County hears pitch for administrator
County commissioners spent two hours Monday listening to a sales pitch from a municipal consultant who helps find administrators.
Ironically, the consultant told them that having shorter meetings was a key reason in having an administrator.
“The longer the meeting, the less that gets done,” consultant Don Osenbaugh of Derby said.
For two years, the county has budgeted for an administrator despite a 2017 vote against hiring one.
Commissioners Jonah Gehring and Dave Mueller have continued to champion hiring an administrator and invited Osenbaugh to talk to commissioners a second time.
Osenbaugh last spoke to commissioners two years ago, and no action was taken then.
Osenbaugh told commissioners what they would want to look for if they decided to hire a county administrator.
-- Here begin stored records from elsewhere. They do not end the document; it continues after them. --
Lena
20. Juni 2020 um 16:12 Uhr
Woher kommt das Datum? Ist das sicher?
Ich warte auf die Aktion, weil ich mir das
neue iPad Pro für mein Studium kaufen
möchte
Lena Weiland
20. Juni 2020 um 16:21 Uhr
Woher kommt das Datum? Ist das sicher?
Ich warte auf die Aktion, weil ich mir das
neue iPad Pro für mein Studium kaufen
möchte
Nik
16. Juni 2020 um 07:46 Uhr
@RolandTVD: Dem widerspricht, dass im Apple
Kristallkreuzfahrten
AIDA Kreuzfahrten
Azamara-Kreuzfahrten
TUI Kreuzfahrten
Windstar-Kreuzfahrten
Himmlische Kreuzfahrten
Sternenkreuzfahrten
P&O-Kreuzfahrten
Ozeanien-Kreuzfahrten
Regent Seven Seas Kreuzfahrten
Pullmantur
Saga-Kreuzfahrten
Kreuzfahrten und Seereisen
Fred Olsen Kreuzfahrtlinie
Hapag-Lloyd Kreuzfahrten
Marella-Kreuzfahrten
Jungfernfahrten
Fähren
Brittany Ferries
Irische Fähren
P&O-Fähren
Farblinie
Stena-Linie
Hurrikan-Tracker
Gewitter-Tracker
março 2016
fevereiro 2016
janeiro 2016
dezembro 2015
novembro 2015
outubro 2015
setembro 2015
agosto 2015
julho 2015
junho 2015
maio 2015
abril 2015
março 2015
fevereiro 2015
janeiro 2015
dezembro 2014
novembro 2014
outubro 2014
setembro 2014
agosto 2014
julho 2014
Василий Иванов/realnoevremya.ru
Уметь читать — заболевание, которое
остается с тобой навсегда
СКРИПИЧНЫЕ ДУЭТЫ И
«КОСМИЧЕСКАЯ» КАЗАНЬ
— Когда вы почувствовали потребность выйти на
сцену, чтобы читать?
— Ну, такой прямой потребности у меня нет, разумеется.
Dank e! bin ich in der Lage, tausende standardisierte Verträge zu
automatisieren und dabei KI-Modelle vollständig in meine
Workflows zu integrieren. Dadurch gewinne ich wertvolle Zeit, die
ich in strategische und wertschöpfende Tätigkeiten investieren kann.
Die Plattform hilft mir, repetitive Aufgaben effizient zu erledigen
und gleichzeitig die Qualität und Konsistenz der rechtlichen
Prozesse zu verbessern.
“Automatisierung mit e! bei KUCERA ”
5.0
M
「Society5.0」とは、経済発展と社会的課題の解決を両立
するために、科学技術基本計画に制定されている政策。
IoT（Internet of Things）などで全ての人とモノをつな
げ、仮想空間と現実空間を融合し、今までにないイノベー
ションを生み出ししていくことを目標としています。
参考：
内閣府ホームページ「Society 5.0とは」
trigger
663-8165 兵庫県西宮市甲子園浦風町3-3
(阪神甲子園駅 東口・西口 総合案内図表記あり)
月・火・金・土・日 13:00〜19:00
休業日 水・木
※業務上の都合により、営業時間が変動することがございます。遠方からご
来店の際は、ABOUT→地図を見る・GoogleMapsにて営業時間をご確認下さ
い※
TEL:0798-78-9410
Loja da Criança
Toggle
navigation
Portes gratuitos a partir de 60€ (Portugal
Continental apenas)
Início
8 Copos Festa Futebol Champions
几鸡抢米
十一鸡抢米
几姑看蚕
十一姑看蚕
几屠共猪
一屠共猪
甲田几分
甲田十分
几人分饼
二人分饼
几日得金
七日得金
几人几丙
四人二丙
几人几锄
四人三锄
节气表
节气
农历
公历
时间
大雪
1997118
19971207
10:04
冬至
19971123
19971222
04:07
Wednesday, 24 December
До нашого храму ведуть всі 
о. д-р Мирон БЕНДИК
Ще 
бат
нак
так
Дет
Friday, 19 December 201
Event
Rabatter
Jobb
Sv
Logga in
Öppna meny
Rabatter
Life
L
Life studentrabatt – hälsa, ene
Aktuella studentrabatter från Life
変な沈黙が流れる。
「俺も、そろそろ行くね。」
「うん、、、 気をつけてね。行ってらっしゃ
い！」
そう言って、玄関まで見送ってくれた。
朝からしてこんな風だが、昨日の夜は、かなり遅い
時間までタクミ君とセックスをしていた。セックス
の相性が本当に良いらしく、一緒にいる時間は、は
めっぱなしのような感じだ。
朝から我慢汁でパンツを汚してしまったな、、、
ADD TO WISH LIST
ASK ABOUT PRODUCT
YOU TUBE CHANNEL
He said the county would need to narrow down what it would expect an administrator to do and what it would be willing to pay.
The county has budgeted $125,000 for an administrator, office, and staff for the last two years.
Osenbaugh said an administrator would be around all the time to give department heads direction.
“The other thing is to be available to be a spokesman for the county, 24/7/365,” Osenbaugh said.
An administrator reports to the commission and oversees all non-elected department heads.
Osenbaugh told commissioners his qualifications for being hired to assist in hiring an administrator.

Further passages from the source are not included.